I'm turning 27 on Thursday. Can you believe that? I've been practicing a bit during the long break. If someone asks "How old are you?" I answer, "I'm 27." That sounds really strange. Somehow, I was able to see myself as a 24-, 25-, and 26-year-old. But being 27 is something I will have to get used to. You know how there are ages you actually envision yourself being? Like when you're a kid, being 10, 12, 13, 16, and 18 are a big deal. When you're 18, being 20, 21, and maybe 25 are ages to look forward to. But I guess for me, I just never imagined myself being 27. That's a pretty grown-up sounding number and yes, maybe it's about time I did some growing up.
I just realized that my birthday is really perfect because every year, I have a week or so to relax and just ponder on the past year and look forward to the coming year. God really did time that so I woudn't be too harrassed during my bday. Of course, there's that FHM party to attend to but I still have nothing to complain about because well, I just had a whole week to rest.
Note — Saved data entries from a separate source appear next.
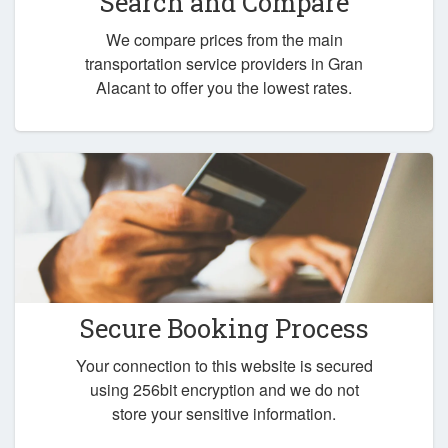
Search and Compare
We compare prices from the main
transportation service providers in Gran
Alacant to offer you the lowest rates.
Secure Booking Process
Your connection to this website is secured
using 256bit encryption and we do not
store your sensitive information.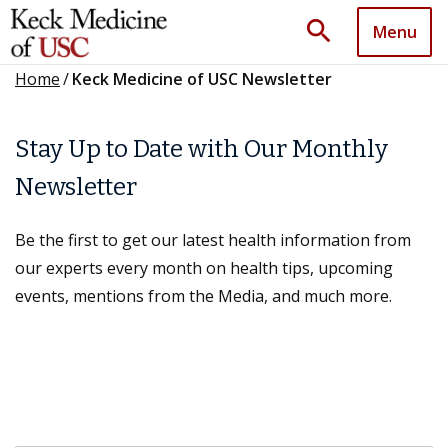
search
Menu
Home
/
Keck Medicine of USC Newsletter
Stay Up to Date with Our Monthly
Newsletter
Be the first to get our latest health information from
our experts every month on health tips, upcoming
events, mentions from the Media, and much more.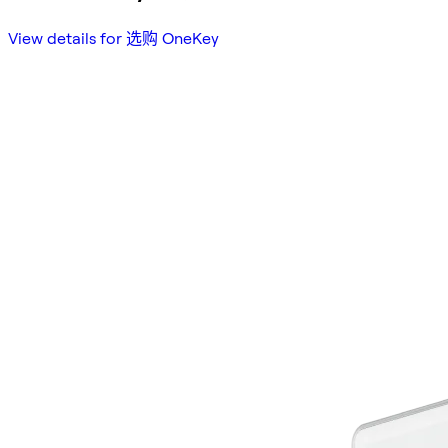
View details for 选购 OneKey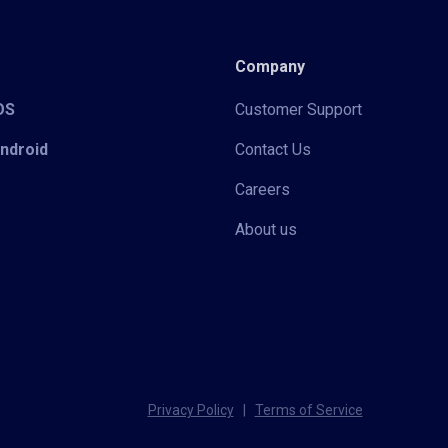
Company
iOS
Customer Support
Android
Contact Us
Careers
About us
Privacy Policy
|
Terms of Service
I've been trying to finish the book that I'm reading right now. I'm down to the last few chapters. The book is called "Your Best Life Now," written by Pastor Joel Osteen of Lakewood Church in Houston. Very appropriate because there are many areas in my life right now that I feel God is telling me to change for the better. And I'm just happy and grateful that at my age, I am beginning to really know better. Dati kasi I was full of pride, never recognizing or admitting the things I had to change. Now, finally, God is letting me know what these things are and I'm more than willing to change them, with God's grace of course. At least, one of the major things have been dealt with. Yes, folks, it's been more than a month of not smoking. Exactly 37 days. I know there will probably moments when I will be tempted but I believe God will help me through it. At least I don't have to lie to my siblings anymore or hide from people at church. Heehee... I'm mighty happy about that.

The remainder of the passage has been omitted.